Blick auf das Unfallgeschehen
Wie sich das Unfallgeschehen am Schluss tatsächlich verhält, dazu fehlen aktuelle Daten. Nur in Österreich gab es 2018 einen vorzeitig abgebrochenen Versuch, ein Tempolimit anzuheben, der auf stagnierende bis leicht sinkende Unfallzahlen hindeutet.
In Deutschland wiederum wurden Anfang 2023 auf zwei längeren Autobahnabschnitten in Brandenburg die Tempolimits aufgehoben. Einer der Abschnitte, auf der Autobahn A 24, hatte 20 Jahre zuvor nach der Einführung einer Begrenzung deutlich sinkende Unfallzahlen gesehen. Von 2018 an war Baustelle, danach wurde das Limit aufgehoben. Damals gab es große Sorgen vor neuen Unfällen. Tatsächlich sind die Unfallzahlen aber bisher in der Größenordnung geblieben, in der sie zuvor gelegen hatten. Zwischen 2002 und Baustellenbeginn im Jahr 2018 lag die Zahl der Verletzten auf dieser Strecke zwischen 60 und 140 im Jahr, im Jahr 2023 waren es 110. In fast jedem Jahr waren ein bis zwei Todesfälle zu beklagen. Die Zahlen für 2024 werden noch veröffentlicht, die Polizei teilt aber auf Anfrage schon mit, „dass sich der Trend der nicht steigenden Zahlen weiter fortsetzen wird“.
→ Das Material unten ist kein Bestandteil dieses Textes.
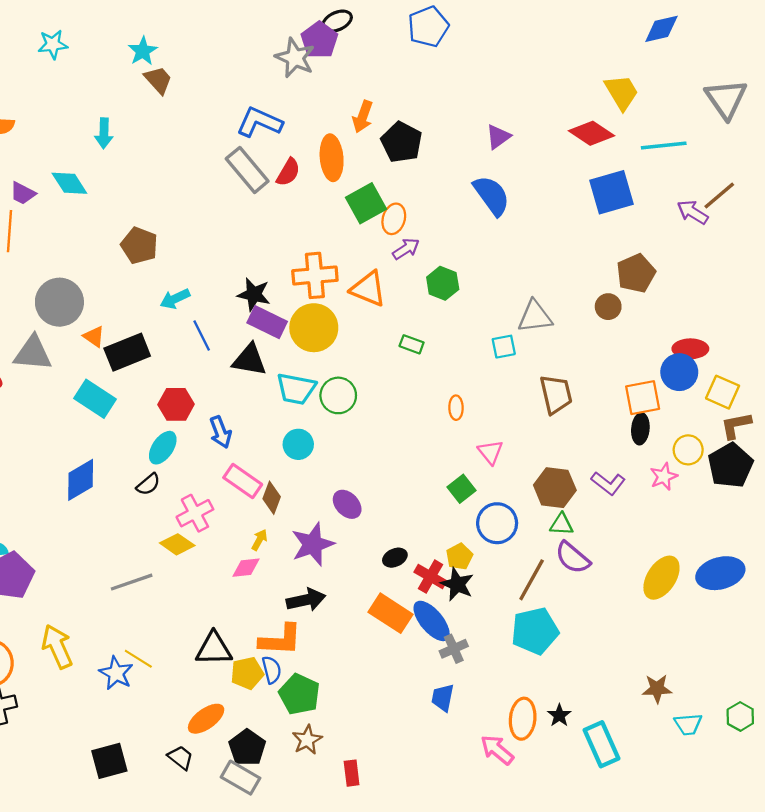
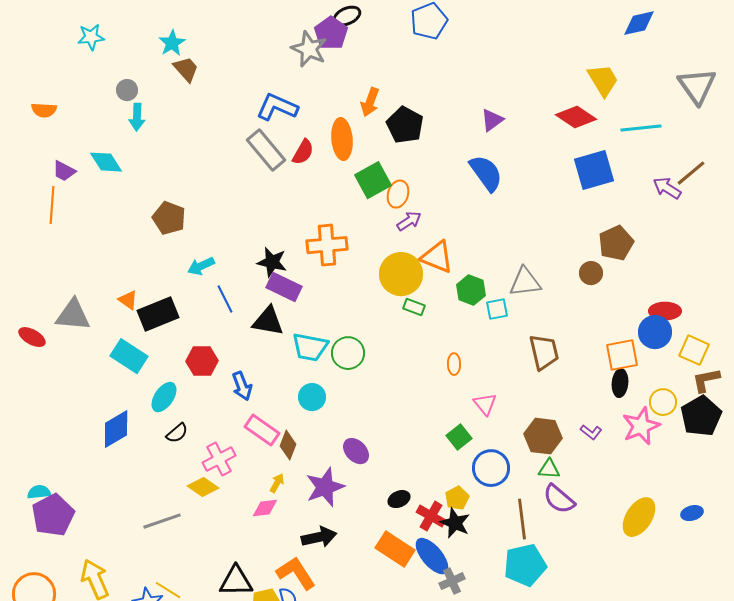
green hexagon: (443, 283) -> (471, 290), moved
orange triangle: (368, 289) -> (437, 257), moved
gray circle: (59, 302) -> (127, 90), moved, size x0.5
yellow circle: (314, 328) -> (401, 274), moved
cyan ellipse: (163, 448) -> (164, 397), moved
pink star: (664, 477) -> (641, 426), size x1.5
purple L-shape: (608, 483) -> (591, 432), size x0.7
blue ellipse: (720, 573) -> (692, 513), size x0.5
brown line: (532, 580) -> (522, 519), turned -36
orange L-shape: (280, 640) -> (296, 573), turned -126

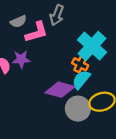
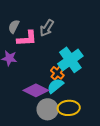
gray semicircle: (18, 22) -> (14, 26), turned 128

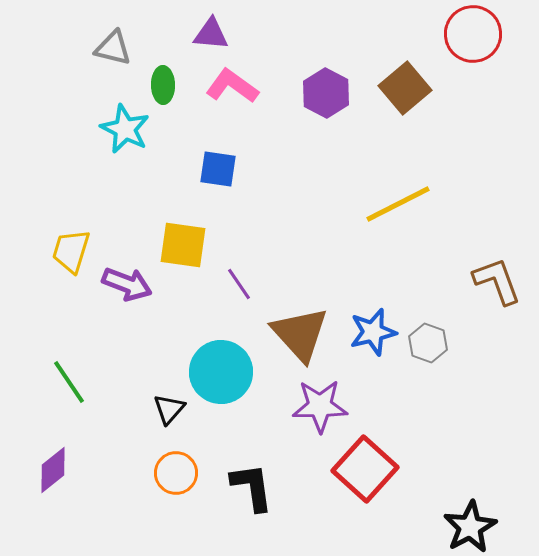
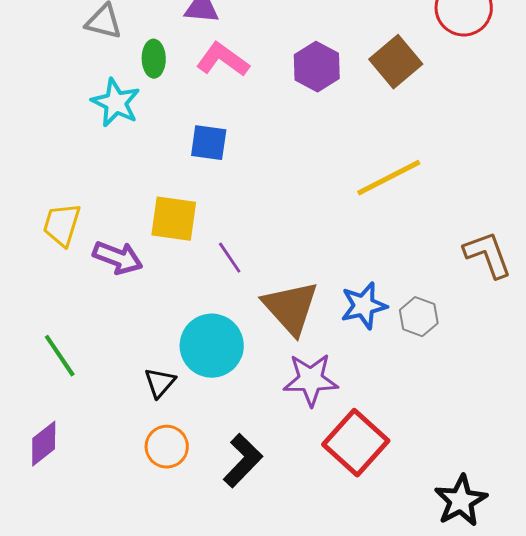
black L-shape: (252, 487) -> (243, 461), turned 52

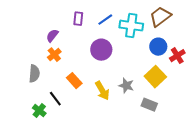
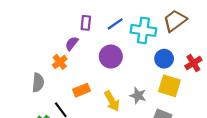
purple semicircle: (52, 36) -> (72, 43), moved
blue circle: (158, 47) -> (164, 59), moved
yellow square: (155, 77) -> (169, 86), turned -30
orange rectangle: (74, 81) -> (81, 90), turned -70

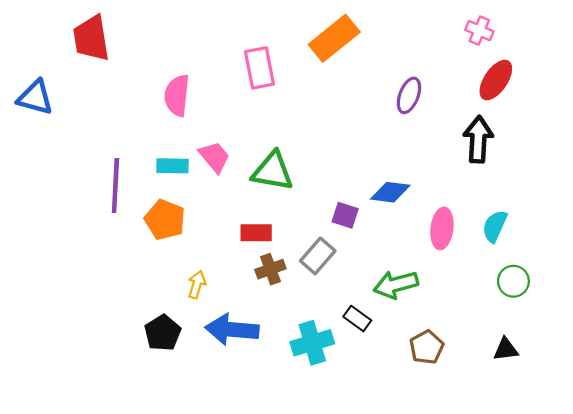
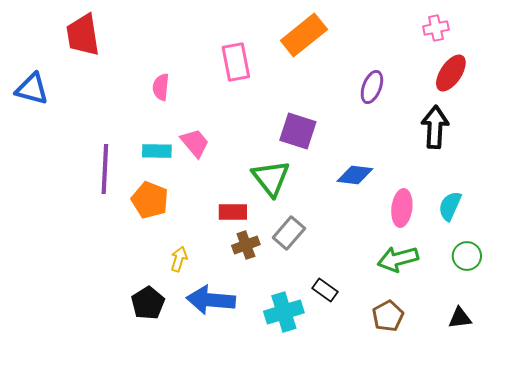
pink cross: (479, 31) -> (436, 28), turned -35
pink semicircle: (177, 95) -> (161, 87), size x0.7
green triangle: (273, 171) -> (271, 178), moved, turned 42
purple square: (345, 215) -> (298, 131), moved, size x1.5
green arrow: (396, 285) -> (398, 259), moved

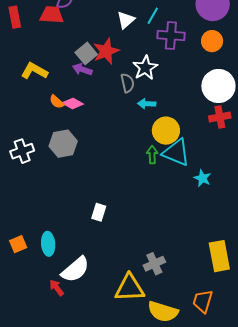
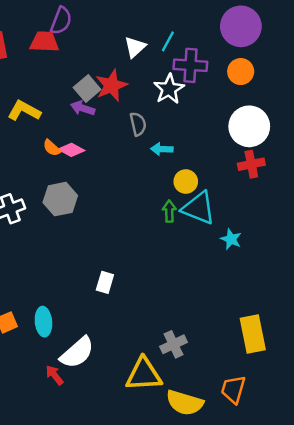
white star: (145, 68) -> (169, 89), moved
yellow circle: (166, 131) -> (186, 182), size x0.7

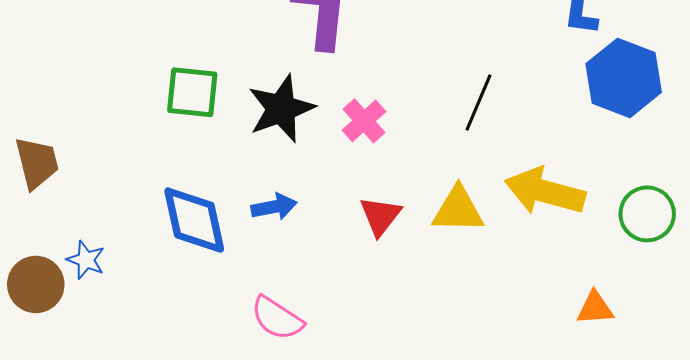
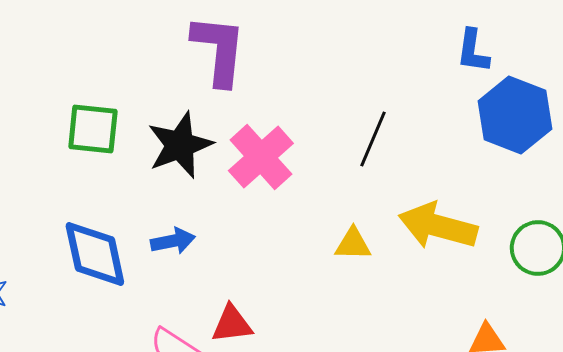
pink cross: (364, 121) -> (261, 157), size x1.5
yellow triangle: (458, 210) -> (353, 244), size x0.7
red triangle: (380, 216) -> (232, 324), moved, turned 45

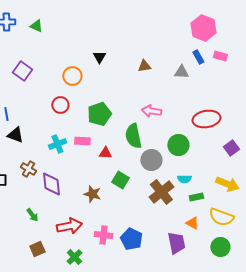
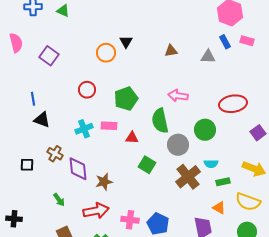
orange circle: (72, 76) -> (106, 53), moved
brown star: (92, 194) -> (104, 182), moved, turned -30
Die Versuche in anderen Ländern geben neue Chancen, die Auswirkungen zu beobachten. Tschechien zum Beispiel will sie genau untersuchen. Erst mal geht es dort auf einer geraden Strecke mit wenigen Lastwagen los. Sie soll mit elektronischen Schildern ausgestattet werden, die dynamisch auf Wind und Wetter reagieren – bei Regen und Nebel wird das erlaubte Tempo gesenkt.
Nur in Italien ist das Projekt erst mal ganz beendet. Der stellvertretende Ministerpräsident Matteo Salvini ist von seiner früheren Forderung nach schnellerem Fahren auf den Autobahnen wieder abgerückt, wie ein Sprecher auf Anfrage bestätigt. Im Jahr 2023 hatte der Minister noch verlangt, die Möglichkeit zu prüfen, auf einzelnen Autobahnstrecken das Tempolimit von 130 auf 150 Stundenkilometer zu erhöhen. In der gerade neu überarbeiteten Straßenverkehrsordnung findet sich allerdings nichts davon wieder. Im Gegenteil werden die Strafen bei Geschwindigkeitsübertretungen stark erhöht, und es gibt mehr Blitzer. Vor allem soll die Handynutzung am Steuer hart bestraft werden – eine der häufigsten Unfallursachen.